A guide to “Separate Chaining” and its implementation in C

Hashing has the fundamental problem of collision, two or more keys could have same hashes leading to the collision. Separate Chaining or Open Hashing is one of the approaches to eliminate collision. The idea is to use linked list for all the keys with the same hashes.
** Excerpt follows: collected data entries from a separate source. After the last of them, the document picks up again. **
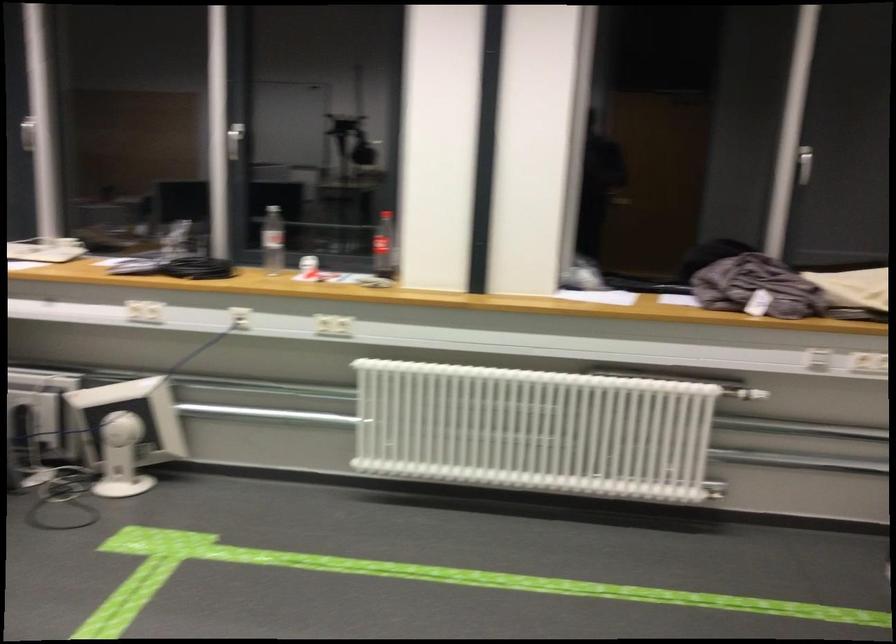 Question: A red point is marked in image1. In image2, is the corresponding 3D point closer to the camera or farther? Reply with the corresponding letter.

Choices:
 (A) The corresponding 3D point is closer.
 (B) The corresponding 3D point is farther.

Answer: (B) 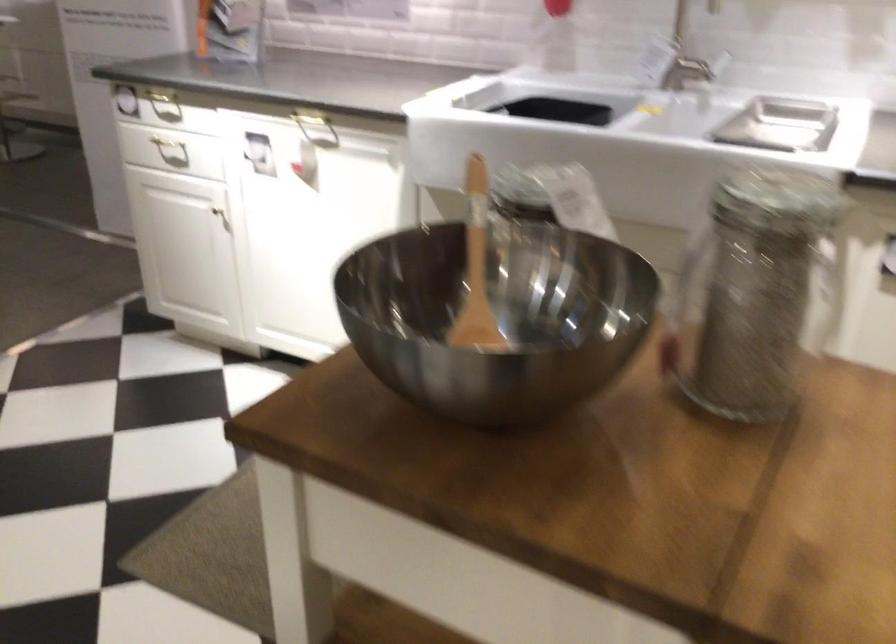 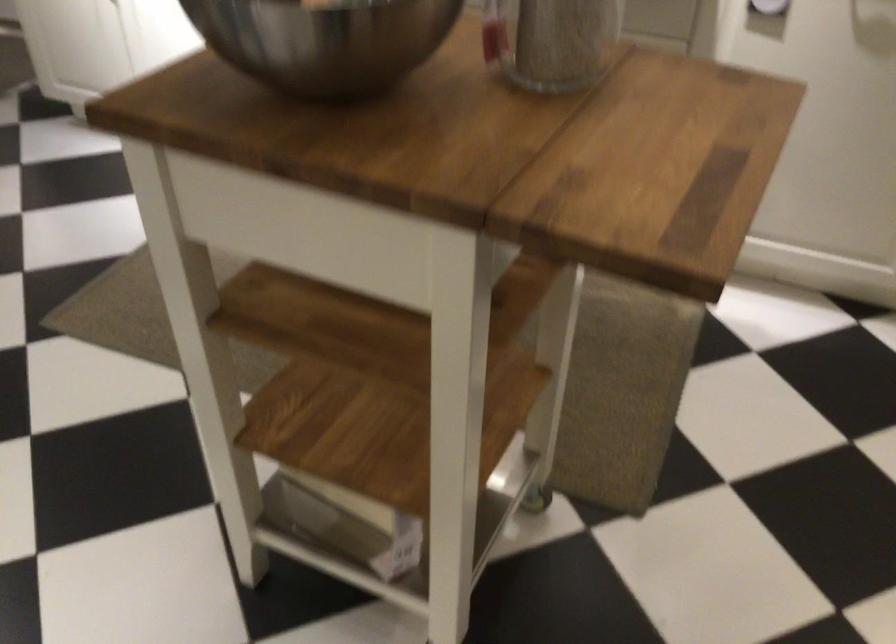 Locate, in the second image, the point that corresponds to (496,381) in the first image.

(323, 41) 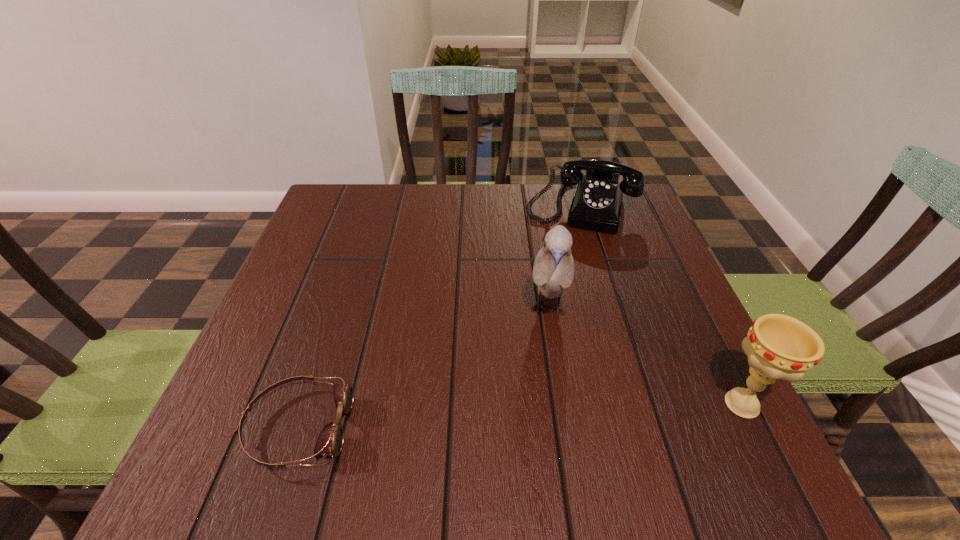 Where is `vacant space on the desktop that is between the shortest object and the third shortest object and is positioned at the beak of the tallest object`? vacant space on the desktop that is between the shortest object and the third shortest object and is positioned at the beak of the tallest object is located at coordinates (538, 415).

Follow this link to learn more about the Hashing and its collision resolution strategies.


Load Factor:

This is very important to understand before getting deeper into any collision resolution technique. Load Factor denoted by “α” is the measurement of how well the elements in the Hash Table are distributed. It is defined as,

                       No. Of stored elements in the table
Load Factor (α) =   __________________________________________ = n/m    
                     Capacity(or size) of Table at the moment

From this onwards, all the below explanations are taking consideration of Separate Chaining only.
Say n = 10 elements and m = 2, then, α = 5. It says on an average max number of elements per slot is five or length of chain per slot is five.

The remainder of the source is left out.